So just when I thought I couldn't feel worse about myself -- you know, the whole here-I-am-ditching-another-manuscript-so-I'm-beating-myself-up thing -- I get the following in an email from my Cousin Neesie:

(click for bigger picture)

Now, normally, this is the type of thing you send all your girlfriends so you can all Hee-Hee- Haa-Haa and commiserate with each other about men's habits. And I agree, it's funny! Or it would be, if I wasn't the one reading it.

Reasons why this is not so much with The Funny to me:

1) While I know HOW to fill up ice trays, umm... I sometimes forget to follow-through. I won't say how often the empties end up stacked on the counter or they get filled with water but fail to make it all the way to the freezer. Basically? Mr. Clean has started buying bags of ice during the summer months.

2) Toilet Paper rolls. Heh. Yeah, I'm not so good with this one either. I find going to the bathroom an interruption of my time. So I do it quickly. Taking the time to remove the used roll and replace it with a new one? Nahhh. I just set the new one on top of the old roll. I live with boys so no one complains. And in my defense, I do actually put new ones ON the holders like once a month or so.

3) Okay, this is a valid beef... especially for me, living with the three boys like I do. It only took me falling into the toilet at two o'clock in the morning (ONCE) to threaten the lives of every male in my house. They're pretty good now at putting the seats down. As far as Seat Sprinkling - I think I blogged about this before,
here. Women are BY FAR the worst offenders in that area, I'm sorry to say it.

4) We have a laundry hamper. I know where it's located. I usually make it there. I'll admit, however, that the only main reason dirty clothes make it to the hamper is that if they don't... Schatzi, the psycho cat, will christen them. On the flip side of that, my hope chest - at the end of my bed - has a magnetic tractor beam for clean, folded clothes. They never seem to make it to my drawers. At least they're neat and folded, though!

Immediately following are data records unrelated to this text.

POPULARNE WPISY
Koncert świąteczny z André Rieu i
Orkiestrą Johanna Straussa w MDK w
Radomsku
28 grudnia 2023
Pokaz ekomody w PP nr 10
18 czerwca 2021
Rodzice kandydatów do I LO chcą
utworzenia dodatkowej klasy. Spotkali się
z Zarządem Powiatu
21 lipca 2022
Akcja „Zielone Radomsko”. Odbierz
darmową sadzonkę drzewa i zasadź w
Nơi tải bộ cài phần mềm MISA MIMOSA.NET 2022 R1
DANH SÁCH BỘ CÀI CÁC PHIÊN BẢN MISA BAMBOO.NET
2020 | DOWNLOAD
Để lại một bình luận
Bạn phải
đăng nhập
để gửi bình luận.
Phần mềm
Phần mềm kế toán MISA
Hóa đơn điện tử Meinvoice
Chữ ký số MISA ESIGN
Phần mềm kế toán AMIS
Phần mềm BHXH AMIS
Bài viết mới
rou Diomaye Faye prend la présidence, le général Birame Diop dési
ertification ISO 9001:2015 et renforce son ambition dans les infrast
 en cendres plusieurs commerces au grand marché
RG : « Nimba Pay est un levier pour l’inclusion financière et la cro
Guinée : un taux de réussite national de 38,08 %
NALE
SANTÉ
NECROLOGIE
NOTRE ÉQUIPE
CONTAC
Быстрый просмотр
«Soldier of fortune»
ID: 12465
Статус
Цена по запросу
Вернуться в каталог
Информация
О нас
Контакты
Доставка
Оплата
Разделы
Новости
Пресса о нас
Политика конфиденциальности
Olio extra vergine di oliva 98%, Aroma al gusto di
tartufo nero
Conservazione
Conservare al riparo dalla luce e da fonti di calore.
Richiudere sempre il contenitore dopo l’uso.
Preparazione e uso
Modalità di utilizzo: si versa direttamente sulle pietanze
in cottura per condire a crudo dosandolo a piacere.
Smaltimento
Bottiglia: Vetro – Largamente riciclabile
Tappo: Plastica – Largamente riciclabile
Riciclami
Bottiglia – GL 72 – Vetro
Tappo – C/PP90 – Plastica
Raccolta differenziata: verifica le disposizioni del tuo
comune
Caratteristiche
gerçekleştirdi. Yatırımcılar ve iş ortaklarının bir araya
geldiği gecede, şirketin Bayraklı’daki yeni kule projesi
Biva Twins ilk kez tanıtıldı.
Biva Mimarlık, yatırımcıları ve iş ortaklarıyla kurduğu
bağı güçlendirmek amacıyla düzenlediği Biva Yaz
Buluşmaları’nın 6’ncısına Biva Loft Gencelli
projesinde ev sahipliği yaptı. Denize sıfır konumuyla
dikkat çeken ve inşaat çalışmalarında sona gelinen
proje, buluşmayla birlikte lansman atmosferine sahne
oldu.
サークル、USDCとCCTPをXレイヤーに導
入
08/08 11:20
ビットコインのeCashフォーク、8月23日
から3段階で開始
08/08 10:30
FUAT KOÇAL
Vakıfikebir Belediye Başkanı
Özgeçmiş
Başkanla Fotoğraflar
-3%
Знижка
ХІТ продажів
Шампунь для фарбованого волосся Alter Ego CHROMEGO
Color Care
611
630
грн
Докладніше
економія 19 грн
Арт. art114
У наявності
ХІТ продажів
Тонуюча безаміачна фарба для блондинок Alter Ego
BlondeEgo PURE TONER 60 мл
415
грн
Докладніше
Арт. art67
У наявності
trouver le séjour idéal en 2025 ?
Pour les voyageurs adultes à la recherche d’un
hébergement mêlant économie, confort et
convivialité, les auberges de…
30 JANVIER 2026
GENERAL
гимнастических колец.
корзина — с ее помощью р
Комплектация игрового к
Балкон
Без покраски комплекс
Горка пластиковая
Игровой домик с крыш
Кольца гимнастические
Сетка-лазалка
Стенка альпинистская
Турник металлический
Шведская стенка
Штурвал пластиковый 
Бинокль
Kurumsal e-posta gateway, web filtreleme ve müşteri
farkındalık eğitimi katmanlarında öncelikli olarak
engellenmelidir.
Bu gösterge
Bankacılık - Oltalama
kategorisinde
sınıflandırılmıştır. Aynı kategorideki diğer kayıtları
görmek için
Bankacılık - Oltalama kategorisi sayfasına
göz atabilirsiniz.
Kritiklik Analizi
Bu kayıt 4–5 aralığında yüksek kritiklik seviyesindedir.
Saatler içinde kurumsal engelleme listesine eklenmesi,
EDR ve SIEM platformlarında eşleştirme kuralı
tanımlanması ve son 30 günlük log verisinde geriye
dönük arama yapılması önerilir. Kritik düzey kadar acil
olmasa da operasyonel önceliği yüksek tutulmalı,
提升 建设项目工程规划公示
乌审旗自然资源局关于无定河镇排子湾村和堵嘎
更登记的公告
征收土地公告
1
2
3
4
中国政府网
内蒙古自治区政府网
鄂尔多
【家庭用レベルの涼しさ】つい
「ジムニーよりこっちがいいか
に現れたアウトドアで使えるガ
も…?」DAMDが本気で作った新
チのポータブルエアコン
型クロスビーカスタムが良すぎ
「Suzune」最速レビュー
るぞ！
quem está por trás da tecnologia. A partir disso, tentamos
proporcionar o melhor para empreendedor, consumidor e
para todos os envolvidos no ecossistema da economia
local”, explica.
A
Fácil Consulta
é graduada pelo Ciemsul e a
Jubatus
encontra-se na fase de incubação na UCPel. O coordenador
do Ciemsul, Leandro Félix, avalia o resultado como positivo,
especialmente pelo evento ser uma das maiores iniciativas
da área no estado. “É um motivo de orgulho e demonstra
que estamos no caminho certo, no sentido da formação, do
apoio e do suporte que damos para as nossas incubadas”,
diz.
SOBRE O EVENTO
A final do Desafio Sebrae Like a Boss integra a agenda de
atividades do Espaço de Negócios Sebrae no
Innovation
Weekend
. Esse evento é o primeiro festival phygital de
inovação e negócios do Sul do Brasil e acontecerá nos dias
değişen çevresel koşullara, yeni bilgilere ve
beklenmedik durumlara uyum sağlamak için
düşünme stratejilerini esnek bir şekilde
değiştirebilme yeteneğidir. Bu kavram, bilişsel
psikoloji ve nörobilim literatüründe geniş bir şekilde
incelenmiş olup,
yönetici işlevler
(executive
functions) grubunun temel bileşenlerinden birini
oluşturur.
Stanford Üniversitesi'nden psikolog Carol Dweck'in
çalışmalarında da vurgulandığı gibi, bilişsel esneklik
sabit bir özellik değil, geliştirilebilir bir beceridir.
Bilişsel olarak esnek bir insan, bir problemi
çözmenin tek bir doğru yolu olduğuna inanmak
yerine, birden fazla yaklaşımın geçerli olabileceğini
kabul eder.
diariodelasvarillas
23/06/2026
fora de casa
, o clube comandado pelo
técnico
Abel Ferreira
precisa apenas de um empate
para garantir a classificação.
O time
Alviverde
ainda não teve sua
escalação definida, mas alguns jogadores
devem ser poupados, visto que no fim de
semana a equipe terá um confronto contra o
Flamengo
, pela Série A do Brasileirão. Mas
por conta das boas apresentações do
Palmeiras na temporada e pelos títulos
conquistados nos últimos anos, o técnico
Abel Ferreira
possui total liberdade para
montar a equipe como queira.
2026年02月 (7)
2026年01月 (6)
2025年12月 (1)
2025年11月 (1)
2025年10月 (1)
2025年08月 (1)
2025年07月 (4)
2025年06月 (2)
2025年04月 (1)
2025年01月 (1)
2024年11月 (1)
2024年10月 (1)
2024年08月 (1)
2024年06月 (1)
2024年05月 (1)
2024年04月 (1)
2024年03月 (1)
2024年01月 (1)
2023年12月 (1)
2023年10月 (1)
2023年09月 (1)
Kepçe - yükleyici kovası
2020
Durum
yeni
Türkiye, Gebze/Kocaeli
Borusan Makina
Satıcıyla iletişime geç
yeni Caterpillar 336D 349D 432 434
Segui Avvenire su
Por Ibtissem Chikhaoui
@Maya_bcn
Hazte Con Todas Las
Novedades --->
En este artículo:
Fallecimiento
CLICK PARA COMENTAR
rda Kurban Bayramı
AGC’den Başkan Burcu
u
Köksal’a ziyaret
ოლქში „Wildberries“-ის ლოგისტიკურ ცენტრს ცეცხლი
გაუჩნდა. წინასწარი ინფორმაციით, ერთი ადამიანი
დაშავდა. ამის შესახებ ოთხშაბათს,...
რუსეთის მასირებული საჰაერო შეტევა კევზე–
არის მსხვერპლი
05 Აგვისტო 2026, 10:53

5) My dinner dishes DO make it to the sink. And then I bribe my boys to put them in the dishwasher. I have a psychotic serious abhorrence to seeing little bits of food in the sink. It makes me gag. I won't touch anything in the vicinity. My boys have a STINKY NASTY BAD habit of dumping their cereal bowls into the sink... leaving little spongy mush Cheerios sitting there in the drain where they wait to jump up and bite me. So. I Do Not Do Dishes.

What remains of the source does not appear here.